The Moment I Learnt How To Love Her

I spent two days with her in one of the busiest cities in Japan. In the middle of the crowded streets and sea of restaurants, we had conversations passing through the lights of Shinjuku. We had coffee and made our way into the cold, hugging onto the collars of our jackets.

“Why?” she asked. “Why does this keep happening to me?”

I didn’t know what to say. Even in the brief good moments when we would lose ourselves, we had come back to this; it always came back to this. I felt the all to familiar pit fall to my stomach.

I didn’t know the answers. I wish I knew, because she deserved them. Because she had to see it with her own eyes that she was worth more than the credit she gave herself and I should know. I’ve known her my whole life.

We continued to wander in the sea of faces, passing by business men and women heading to work, the tourists who stopped to take photos, the high schoolers swarming in groups, and the couples who made their way into the tiny streets holding hands. Her eyes filled with questions and silence. Her heart dropped and I felt it.

“Why don’t you try giving it your all?” I offered.

She shook her head.

“I can’t open my heart up to anyone, anymore,” she said. “It’s just the same cycle and that cycle is too painful.”

This time I shook my head. “No. This time you open up your heart to yourself. You give your love to someone you know will not take it for granted. No more excuses. Love yourself, ok?”

For the longest time we were enemies; my heart and my mind. While my mind constantly reminded my heart that there were better days ahead, my heart didn’t remind me, but made me feel as if there weren’t. On the days my heart felt uplifted, my mind always reminded me that such feelings didn’t last forever. There was no bridge between them. There was no love.

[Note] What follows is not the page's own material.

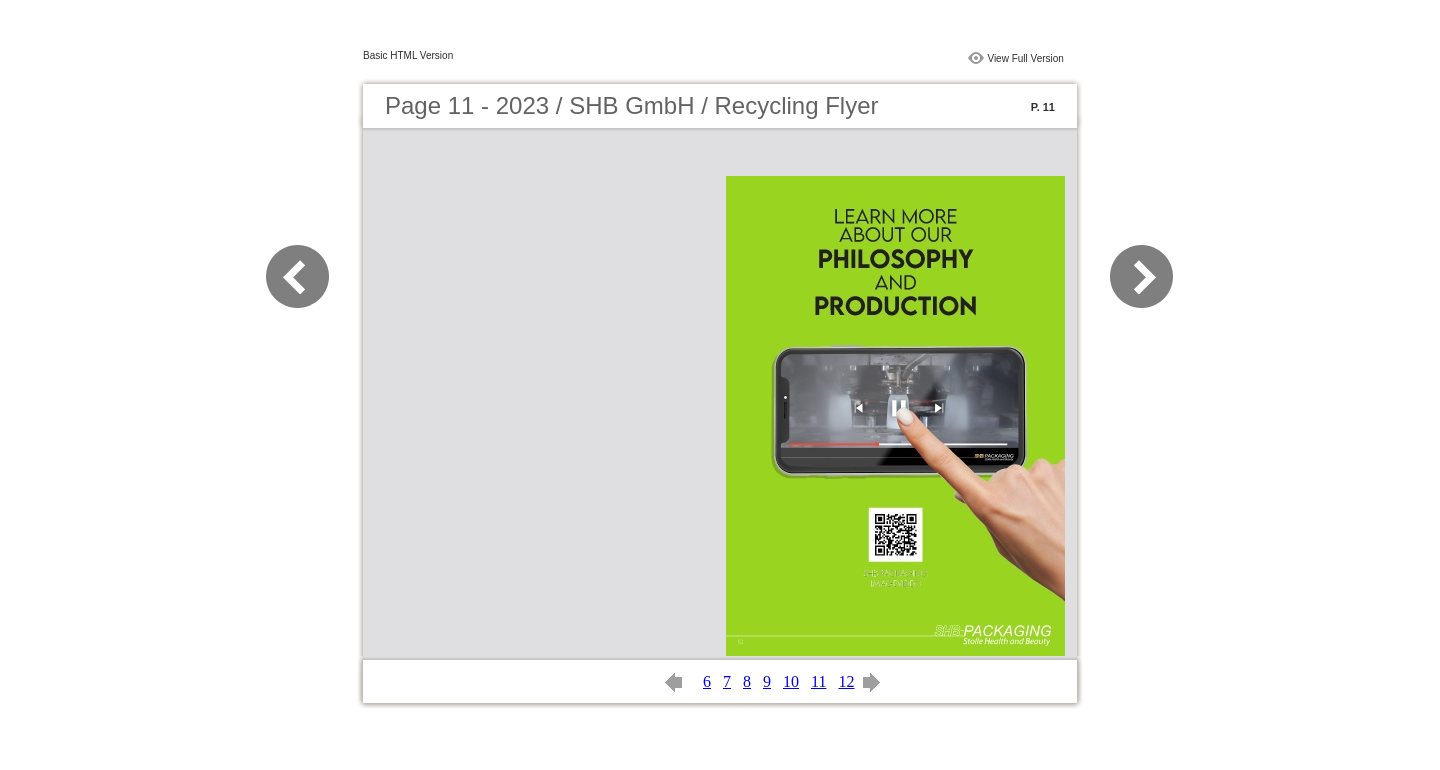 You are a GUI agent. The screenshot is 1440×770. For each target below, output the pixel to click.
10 (791, 681)
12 (846, 681)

Sometimes the hardest part was convincing the heart and mind that we’re on the same side. We were always on the same side.

As I stood in the middle of the crowded street, I finally realized I had to be friends with her. I needed to be friends with myself. I needed to whole heartedly not criticize, but embrace her when the world seemed to shadow her. I had to speak kind words and encourage her and not overcast them with constant blame.

But more than anything, I needed to love her more than anyone else.